Dataset entries:
——————————

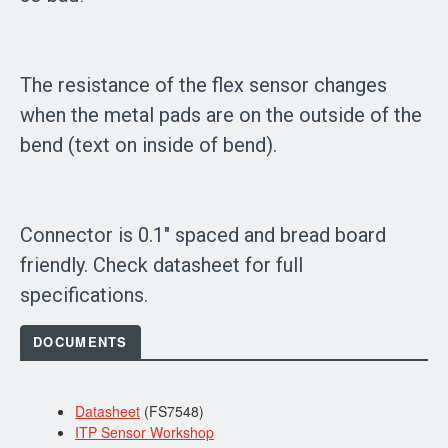
The resistance of the flex sensor changes
when the metal pads are on the outside of the
bend (text on inside of bend).
Connector is 0.1" spaced and bread board
friendly. Check datasheet for full
specifications.
DOCUMENTS
Datasheet
(FS7548)
ITP Sensor Workshop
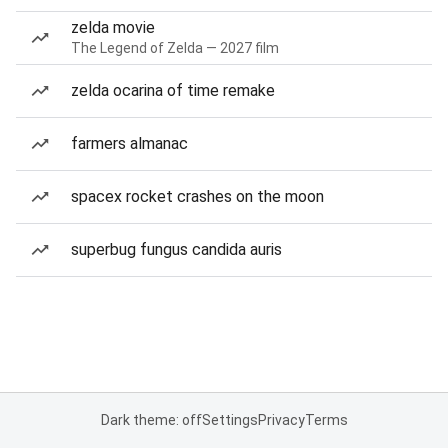
zelda movie
The Legend of Zelda — 2027 film
zelda ocarina of time remake
farmers almanac
spacex rocket crashes on the moon
superbug fungus candida auris
Dark theme: off
Settings
Privacy
Terms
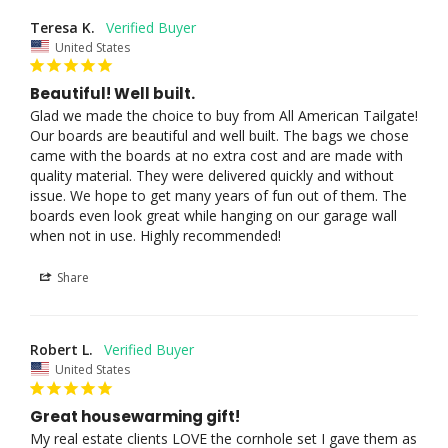
Teresa K.
United States
Beautiful! Well built.
Glad we made the choice to buy from All American Tailgate! 
Our boards are beautiful and well built. The bags we chose 
came with the boards at no extra cost and are made with 
quality material. They were delivered quickly and without 
issue. We hope to get many years of fun out of them. The 
boards even look great while hanging on our garage wall 
when not in use. Highly recommended! 
Share
Robert L.
United States
Great housewarming gift!
My real estate clients LOVE the cornhole set I gave them as 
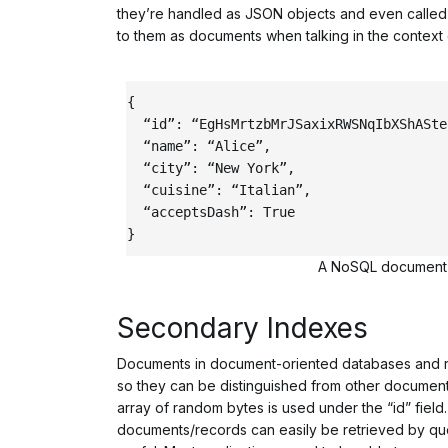
they’re handled as JSON objects and even called d
to them as documents when talking in the context
{
“id”
:
“EgHsMrtzbMrJSaxixRWSNqIbXShASte
“name”
:
“Alice”
,
“city”
:
“New York”
,
“cuisine”
:
“Italian”
,
“acceptsDash”
:
True
}
A NoSQL document w
Secondary Indexes
Documents in document-oriented databases and rec
so they can be distinguished from other documents
array of random bytes is used under the “id” field
documents/records can easily be retrieved by quer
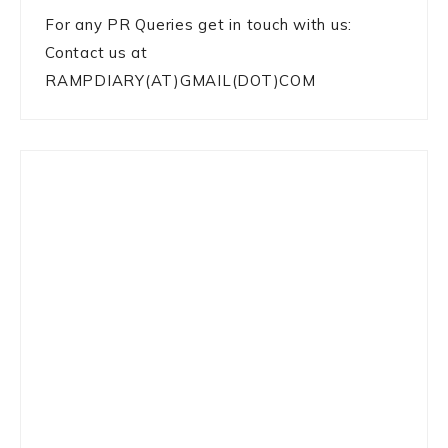
For any PR Queries get in touch with us:
Contact us at
RAMPDIARY(AT)GMAIL(DOT)COM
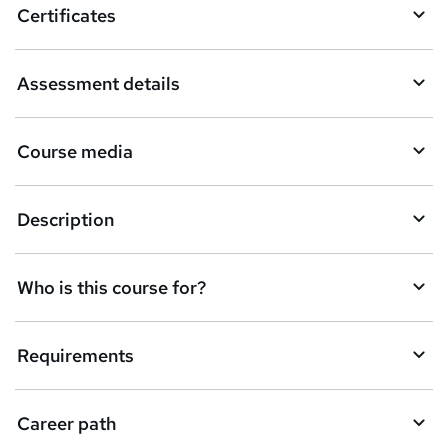
Certificates
s
k
Assessment details
e
t
Course media
o
r
e
Description
n
q
Who is this course for?
u
i
Requirements
r
e
Career path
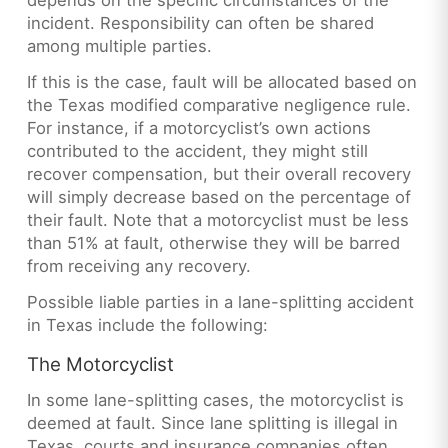
depends on the specific circumstances of the
incident. Responsibility can often be shared
among multiple parties.
If this is the case, fault will be allocated based on
the Texas modified comparative negligence rule.
For instance, if a motorcyclist’s own actions
contributed to the accident, they might still
recover compensation, but their overall recovery
will simply decrease based on the percentage of
their fault. Note that a motorcyclist must be less
than 51% at fault, otherwise they will be barred
from receiving any recovery.
Possible liable parties in a lane-splitting accident
in Texas include the following:
The Motorcyclist
In some lane-splitting cases, the motorcyclist is
deemed at fault. Since lane splitting is illegal in
Texas, courts and insurance companies often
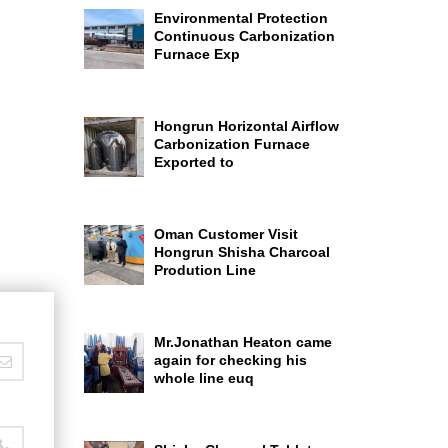
Environmental Protection
Continuous Carbonization
Furnace Exp
Hongrun Horizontal Airflow
Carbonization Furnace
Exported to
Oman Customer Visit
Hongrun Shisha Charcoal
Prodution Line
Mr.Jonathan Heaton came
again for checking his
whole line euq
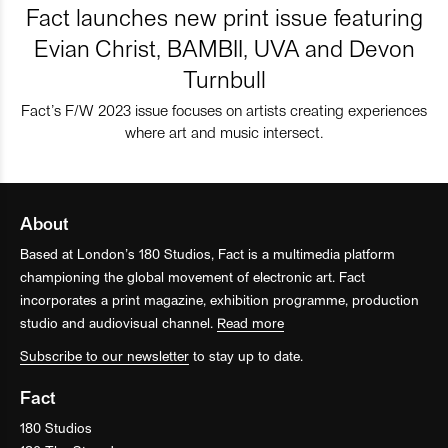
Fact launches new print issue featuring
Evian Christ, BAMBII, UVA and Devon
Turnbull
Fact’s F/W 2023 issue focuses on artists creating experiences
where art and music intersect.
About
Based at London’s 180 Studios, Fact is a multimedia platform
championing the global movement of electronic art. Fact
incorporates a print magazine, exhibition programme, production
studio and audiovisual channel.
Read more
Subscribe to our newsletter
to stay up to date.
Fact
180 Studios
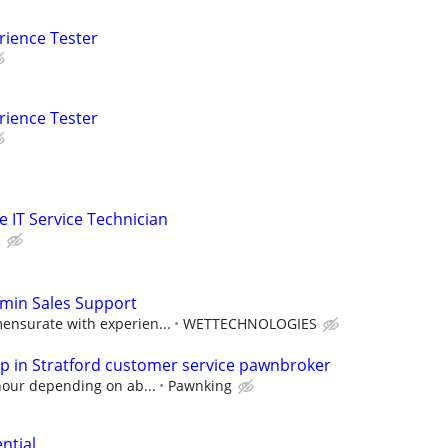
rience Tester
rience Tester
me IT Service Technician
e
dmin Sales Support
nsurate with experien...
WETTECHNOLOGIES
 in Stratford customer service pawnbroker
hour depending on ab...
Pawnking
ntial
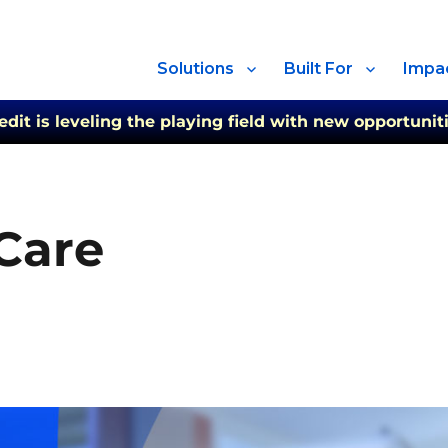
Solutions
Built For
Impa
t is leveling the playing field with new opportuniti
 Care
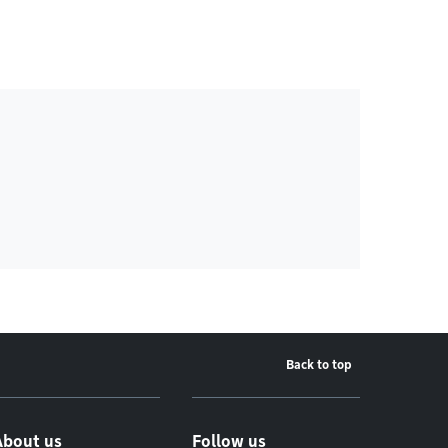
Back to top
About us
Follow us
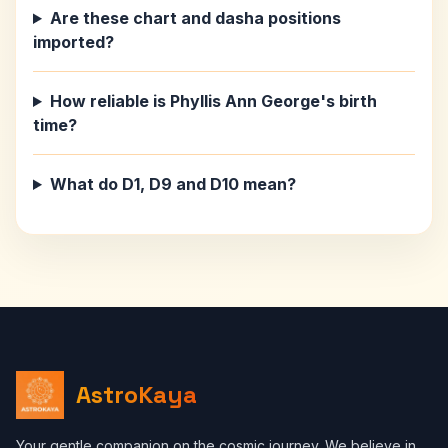
Are these chart and dasha positions
imported?
How reliable is Phyllis Ann George's birth
time?
What do D1, D9 and D10 mean?
AstroKaya
Your gentle companion on the cosmic journey. We believe in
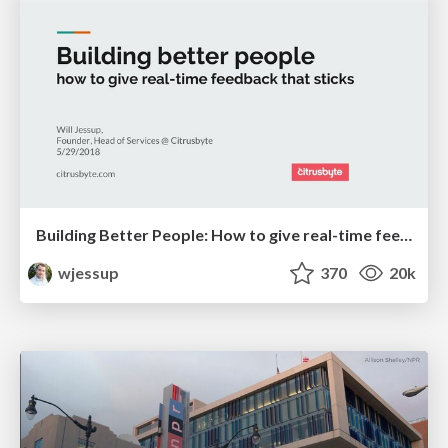
Building Better People: How to give real-time feedback that sticks.
wjessup
370
20k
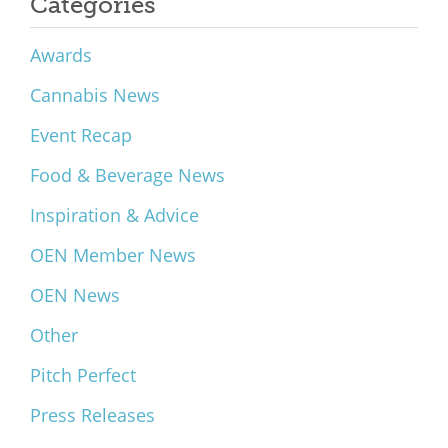
Categories
Awards
Cannabis News
Event Recap
Food & Beverage News
Inspiration & Advice
OEN Member News
OEN News
Other
Pitch Perfect
Press Releases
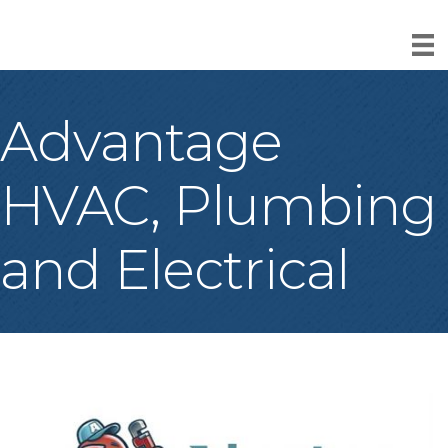
Advantage
HVAC, Plumbing
and Electrical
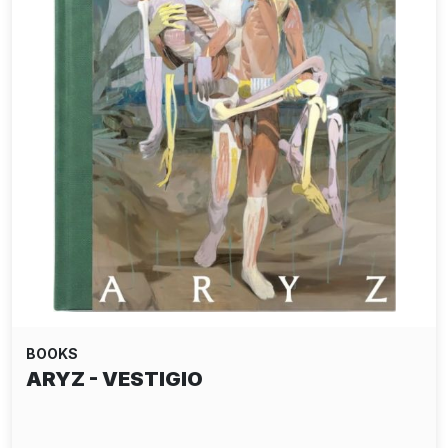
BOOKS
ARYZ - VESTIGIO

——————————

Problem to solve
Could the entries be output exactly as written, but without their images?

Answer to the exercise
The resistance of the flex sensor changes
when the metal pads are on the outside of the
bend (text on inside of bend).
Connector is 0.1" spaced and bread board
friendly. Check datasheet for full
specifications.
DOCUMENTS
Datasheet
(FS7548)
ITP Sensor Workshop
zelda movie
The Legend of Zelda — 2027 film
zelda ocarina of time remake
farmers almanac
spacex rocket crashes on the moon
superbug fungus candida auris
Dark theme: off
Settings
Privacy
Terms
Teresa K.
United States
Beautiful! Well built.
Glad we made the choice to buy from All American Tailgate! 
Our boards are beautiful and well built. The bags we chose 
came with the boards at no extra cost and are made with 
quality material. They were delivered quickly and without 
issue. We hope to get many years of fun out of them. The 
boards even look great while hanging on our garage wall 
when not in use. Highly recommended! 
Share
Robert L.
United States
Great housewarming gift!
My real estate clients LOVE the cornhole set I gave them as 
they’re handled as JSON objects and even called d
to them as documents when talking in the context
{
“id”
:
“EgHsMrtzbMrJSaxixRWSNqIbXShASte
“name”
:
“Alice”
,
“city”
:
“New York”
,
“cuisine”
:
“Italian”
,
“acceptsDash”
:
True
}
A NoSQL document w
Secondary Indexes
Documents in document-oriented databases and rec
so they can be distinguished from other documents
array of random bytes is used under the “id” field
documents/records can easily be retrieved by quer
For any PR Queries get in touch with us:
Contact us at
RAMPDIARY(AT)GMAIL(DOT)COM
Certificates
s
k
Assessment details
e
t
Course media
o
r
e
Description
n
q
Who is this course for?
u
i
Requirements
r
e
Career path
depends on the specific circumstances of the
incident. Responsibility can often be shared
among multiple parties.
If this is the case, fault will be allocated based on
the Texas modified comparative negligence rule.
For instance, if a motorcyclist’s own actions
contributed to the accident, they might still
recover compensation, but their overall recovery
will simply decrease based on the percentage of
their fault. Note that a motorcyclist must be less
than 51% at fault, otherwise they will be barred
from receiving any recovery.
Possible liable parties in a lane-splitting accident
in Texas include the following:
The Motorcyclist
In some lane-splitting cases, the motorcyclist is
deemed at fault. Since lane splitting is illegal in
Texas, courts and insurance companies often
Environmental Protection
Continuous Carbonization
Furnace Exp
Hongrun Horizontal Airflow
Carbonization Furnace
Exported to
Oman Customer Visit
Hongrun Shisha Charcoal
Prodution Line
Mr.Jonathan Heaton came
again for checking his
whole line euq
Fact launches new print issue featuring
Evian Christ, BAMBII, UVA and Devon
Turnbull
Fact’s F/W 2023 issue focuses on artists creating experiences
where art and music intersect.
About
Based at London’s 180 Studios, Fact is a multimedia platform
championing the global movement of electronic art. Fact
incorporates a print magazine, exhibition programme, production
studio and audiovisual channel.
Read more
Subscribe to our newsletter
to stay up to date.
Fact
180 Studios
rience Tester
rience Tester
me IT Service Technician
e
dmin Sales Support
nsurate with experien...
WETTECHNOLOGIES
 in Stratford customer service pawnbroker
hour depending on ab...
Pawnking
ntial
Solutions
Built For
Impa
t is leveling the playing field with new opportuniti
 Care
Back to top
About us
Follow us
Are these chart and dasha positions
imported?
How reliable is Phyllis Ann George's birth
time?
What do D1, D9 and D10 mean?
AstroKaya
Your gentle companion on the cosmic journey. We believe in
Building Better People: How to give real-time feedback that sticks.
wjessup
370
20k
Categories
Awards
Cannabis News
Event Recap
Food & Beverage News
Inspiration & Advice
OEN Member News
OEN News
Other
Pitch Perfect
Press Releases
Advantage
HVAC, Plumbing
and Electrical
BOOKS
ARYZ - VESTIGIO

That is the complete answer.